I note that you have an error message that your run timed out due to wallclock time:

/home/users/semval/cylc-run/u-bz926/log/job/1/jules/01/job.err :

slurmstepd: error: *** JOB 26512316 ON host442 CANCELLED AT 2020-11-27T20:00:45 DUE TO TIME LIMIT ***

2020-11-27T20:00:50Z CRITICAL - failed/EXIT

You have 1 hour of wallclock time. Is that enough for your run? Maybe with SLURM, it is not enough.

But maybe there are other problems.

Patrick

Hi Patrick,

Thank you very much for getting back to me and looking at my suite.

I have made the corresponding changes in my ‘suite.rc’ by replacing the ‘-q’ flag with ‘-p’ and resubmitted the jobs but with no success.

I also have requested more walltime though my jobs would have been completed within few minutes as I’m testing the model setup with a short 3 months run.

Crossing my fingers and hope to sort it out soon.

Best regards,

Semeena

Hi Semeena

I looked again at your suite.
You are using both -p and --partition. You only need to use one of those, since they are the same thing.
And maybe it’s getting confused by using both. Probably not, but you should fix it.

Also, you are compiling as a background job. It might be better to compile on the SLURM short-serial or short-serial-4hr queue.
Do you know what processor type is used by the batch node on the SLURM that par-multi queue assigned to you? If you’re compiling as
a background job on an interactive node, the processor type of the interactive node needs to match that on the batch node.
I don’t know if this is the problem for you, but it’s a possibility to be thinking of.

I looked at your jules executable that you compiled:
ls -ltr ~semval/cylc-run/u-bz926/share/fcm_make/build/bin/jules.exe
It seems to be there. I am not sure if when it is being run, if it is picking up all the libraries it needs.
I tried this:
sbatch ~semval/cylc-run/u-bz926/log/job/1/jules/01/job
This might be able to try starting the run, by submitting it to the queue.
To do this, I had to copy your job script and modify the log the directories:
sbatch ~pmcguire/test/semval/job
Right now, I have a job run like this that has been running for 55 mins. It hasn’t crashed yet, but no output yet either.
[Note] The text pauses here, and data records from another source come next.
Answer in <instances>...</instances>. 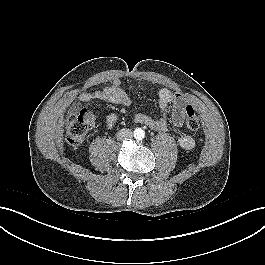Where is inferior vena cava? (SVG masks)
Segmentation results:
<instances>
[{"instance_id":"inferior-vena-cava-1","label":"inferior vena cava","mask_w":265,"mask_h":265,"mask_svg":"<svg viewBox=\"0 0 265 265\" xmlns=\"http://www.w3.org/2000/svg\"><path fill=\"white\" fill-rule=\"evenodd\" d=\"M133 134L130 129L123 128L117 133L118 140H126L132 138Z\"/></svg>"}]
</instances>
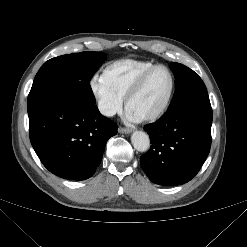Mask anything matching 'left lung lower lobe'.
I'll list each match as a JSON object with an SVG mask.
<instances>
[{
    "label": "left lung lower lobe",
    "instance_id": "obj_1",
    "mask_svg": "<svg viewBox=\"0 0 247 247\" xmlns=\"http://www.w3.org/2000/svg\"><path fill=\"white\" fill-rule=\"evenodd\" d=\"M212 118L210 101L201 100L167 110L144 126L152 145L140 163L152 182L176 186L198 173L210 151Z\"/></svg>",
    "mask_w": 247,
    "mask_h": 247
}]
</instances>
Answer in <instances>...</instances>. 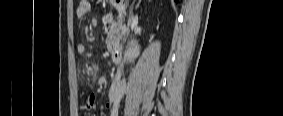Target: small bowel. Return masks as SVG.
<instances>
[{
	"label": "small bowel",
	"mask_w": 283,
	"mask_h": 116,
	"mask_svg": "<svg viewBox=\"0 0 283 116\" xmlns=\"http://www.w3.org/2000/svg\"><path fill=\"white\" fill-rule=\"evenodd\" d=\"M91 6L90 2L87 0L79 1L78 7L76 9V15L79 18L85 17L90 12ZM77 52L81 55L86 54V47L84 44L80 43L76 47ZM96 103V96L94 94H90L85 102L84 108L86 110H91L94 108ZM104 109L109 111V115L116 116L117 115V106L114 100H109L105 105Z\"/></svg>",
	"instance_id": "small-bowel-1"
}]
</instances>
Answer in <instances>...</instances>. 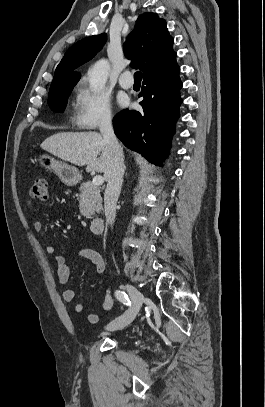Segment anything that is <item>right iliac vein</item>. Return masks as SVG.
I'll return each mask as SVG.
<instances>
[{
	"instance_id": "obj_1",
	"label": "right iliac vein",
	"mask_w": 265,
	"mask_h": 407,
	"mask_svg": "<svg viewBox=\"0 0 265 407\" xmlns=\"http://www.w3.org/2000/svg\"><path fill=\"white\" fill-rule=\"evenodd\" d=\"M125 288L132 299V306L126 313L107 325L106 329L109 331L120 330L128 326L137 316L142 306L144 300L143 294L130 284H126Z\"/></svg>"
}]
</instances>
I think you might want to change this line in your suite.rc file, so that it doesn’t have --quiet in it:
rose task-run --quiet --path=share/fcm_make/build/bin
Then your log files might make your sense and give you log messages and error messages from when JULES is
running.

Patrick

Hi Patrick,

I made the modifications in my suit.rc now and submitted another run, trying to write out one more set of output. In the initial one, I had only one set of ‘daily output’ to be written out. Now, I have specified to write out another set of ‘monthly output as well’.
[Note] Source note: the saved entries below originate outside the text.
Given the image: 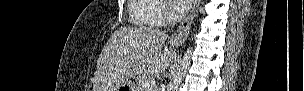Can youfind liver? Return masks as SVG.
Returning <instances> with one entry per match:
<instances>
[{"label":"liver","mask_w":304,"mask_h":91,"mask_svg":"<svg viewBox=\"0 0 304 91\" xmlns=\"http://www.w3.org/2000/svg\"><path fill=\"white\" fill-rule=\"evenodd\" d=\"M166 39L151 27L116 30L99 55L93 91H117L130 78L164 72L172 62L171 48L162 50Z\"/></svg>","instance_id":"obj_1"}]
</instances>
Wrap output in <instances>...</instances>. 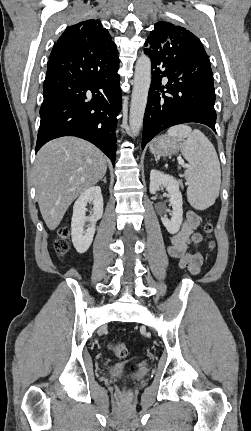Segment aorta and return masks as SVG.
Instances as JSON below:
<instances>
[{
  "label": "aorta",
  "mask_w": 251,
  "mask_h": 431,
  "mask_svg": "<svg viewBox=\"0 0 251 431\" xmlns=\"http://www.w3.org/2000/svg\"><path fill=\"white\" fill-rule=\"evenodd\" d=\"M151 83V60L141 55L135 65L134 86L131 96L129 125L134 136L138 135L144 119Z\"/></svg>",
  "instance_id": "obj_1"
}]
</instances>
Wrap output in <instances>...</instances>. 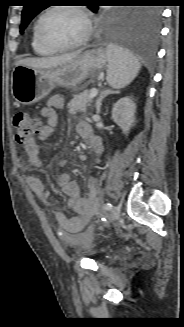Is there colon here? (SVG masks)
<instances>
[{
  "instance_id": "5ec220e1",
  "label": "colon",
  "mask_w": 184,
  "mask_h": 327,
  "mask_svg": "<svg viewBox=\"0 0 184 327\" xmlns=\"http://www.w3.org/2000/svg\"><path fill=\"white\" fill-rule=\"evenodd\" d=\"M13 127L16 141L26 145L39 134L41 121L28 111H18L13 118ZM95 217L98 221L103 219L100 213H96Z\"/></svg>"
}]
</instances>
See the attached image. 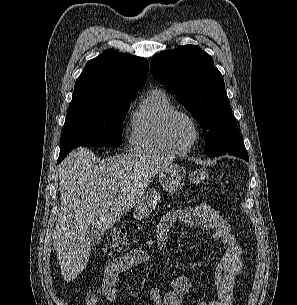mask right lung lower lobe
<instances>
[{"label": "right lung lower lobe", "instance_id": "obj_1", "mask_svg": "<svg viewBox=\"0 0 297 305\" xmlns=\"http://www.w3.org/2000/svg\"><path fill=\"white\" fill-rule=\"evenodd\" d=\"M64 158H65L64 155H59L57 164L60 163Z\"/></svg>", "mask_w": 297, "mask_h": 305}]
</instances>
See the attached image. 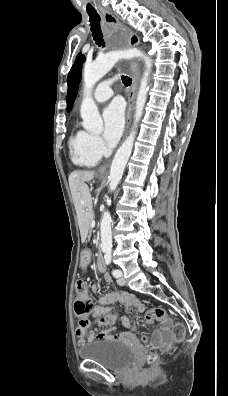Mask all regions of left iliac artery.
<instances>
[{"instance_id":"44dca946","label":"left iliac artery","mask_w":228,"mask_h":396,"mask_svg":"<svg viewBox=\"0 0 228 396\" xmlns=\"http://www.w3.org/2000/svg\"><path fill=\"white\" fill-rule=\"evenodd\" d=\"M105 262H106V264H110V263H111V252H110V251H107V252H106V255H105ZM121 274H122L121 271L118 270V269H113V270H112V275H113L114 277H116V278L120 277Z\"/></svg>"}]
</instances>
It is exactly the problem I am having that it is not producing any output, but running as in your test case. This will simply run til it reaches the wallclock time L

Semeena

Hi Semeena

I am trying to run that job script of yours by decreasing the print_step from 4232 to 1.
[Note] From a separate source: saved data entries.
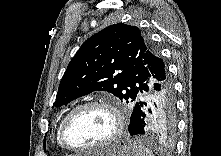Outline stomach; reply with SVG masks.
I'll return each instance as SVG.
<instances>
[{"instance_id": "0dacf381", "label": "stomach", "mask_w": 221, "mask_h": 156, "mask_svg": "<svg viewBox=\"0 0 221 156\" xmlns=\"http://www.w3.org/2000/svg\"><path fill=\"white\" fill-rule=\"evenodd\" d=\"M89 156H133V151L131 150L129 141L120 140L97 149Z\"/></svg>"}]
</instances>
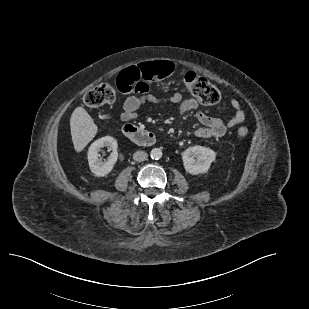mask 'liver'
Listing matches in <instances>:
<instances>
[{"instance_id": "6515ba94", "label": "liver", "mask_w": 309, "mask_h": 309, "mask_svg": "<svg viewBox=\"0 0 309 309\" xmlns=\"http://www.w3.org/2000/svg\"><path fill=\"white\" fill-rule=\"evenodd\" d=\"M72 142L76 152H81L95 137L98 127L83 107H77L70 118Z\"/></svg>"}]
</instances>
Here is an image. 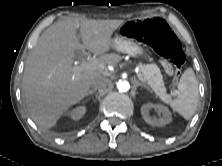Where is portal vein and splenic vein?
I'll return each instance as SVG.
<instances>
[{"instance_id":"18ae733b","label":"portal vein and splenic vein","mask_w":222,"mask_h":166,"mask_svg":"<svg viewBox=\"0 0 222 166\" xmlns=\"http://www.w3.org/2000/svg\"><path fill=\"white\" fill-rule=\"evenodd\" d=\"M98 69H102V65L99 64L96 60L91 59L89 61L84 60L80 66L75 67L74 71L79 72V71H85V70L91 71V70H98ZM137 76L141 81H145L144 77L140 73H137Z\"/></svg>"}]
</instances>
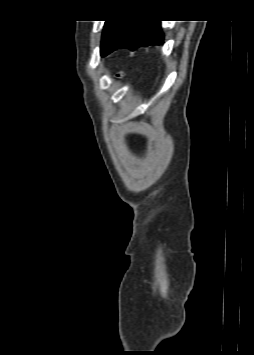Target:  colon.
Wrapping results in <instances>:
<instances>
[{
	"instance_id": "5ec220e1",
	"label": "colon",
	"mask_w": 254,
	"mask_h": 355,
	"mask_svg": "<svg viewBox=\"0 0 254 355\" xmlns=\"http://www.w3.org/2000/svg\"><path fill=\"white\" fill-rule=\"evenodd\" d=\"M123 76V72H119L118 74H117V77L119 78V77H122Z\"/></svg>"
}]
</instances>
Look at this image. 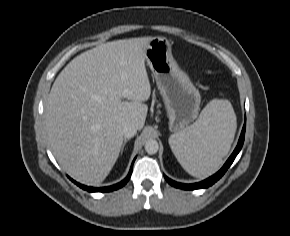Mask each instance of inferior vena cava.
<instances>
[{
    "label": "inferior vena cava",
    "instance_id": "1",
    "mask_svg": "<svg viewBox=\"0 0 290 236\" xmlns=\"http://www.w3.org/2000/svg\"><path fill=\"white\" fill-rule=\"evenodd\" d=\"M121 134L125 137V138H132L136 132H137V129L134 125L132 124H124L121 129Z\"/></svg>",
    "mask_w": 290,
    "mask_h": 236
}]
</instances>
In that case info is printed to the log file every time step instead of every 4232 time steps.

Maybe you can try the same thing?

PCM

Hi Patrick,

Sure, I had it as 4232 earlier as I was producing daily outputs and didn’t want to come up with a huge log file!

Will try with print_step as ‘1’ and keep you updated.
Best regards,

Semeena

You might also consider switching mpirun.lotus to mpirun. I am trying that now.

Patrick

Ok, let me try with switching to ‘mpirun’. I am also considering to do a complete make clean, recompile and do the runs. The ‘~semval/cylc-run/u-bz926/share/fcm_make/build/bin/jules.exe’ was created on 27th Nov. I am not sure of the library option it would have used.

Cheers,
Semeena

The mpirun.lotus is used in a couple of places in the subdirectories, even if it is not used in the suite.rc file.

PCM

Hi Patrick,

I did notice that it is using ‘mpirun’ in suit.rc. Where else is it used as mpirun.lotus? I unfortunately Can’t find it.

Semeena

Hi Semeena

You can search for the occurrences with

grep -r mpirun *

Patrick

This topic was automatically closed 30 days after the last reply. New replies are no longer allowed.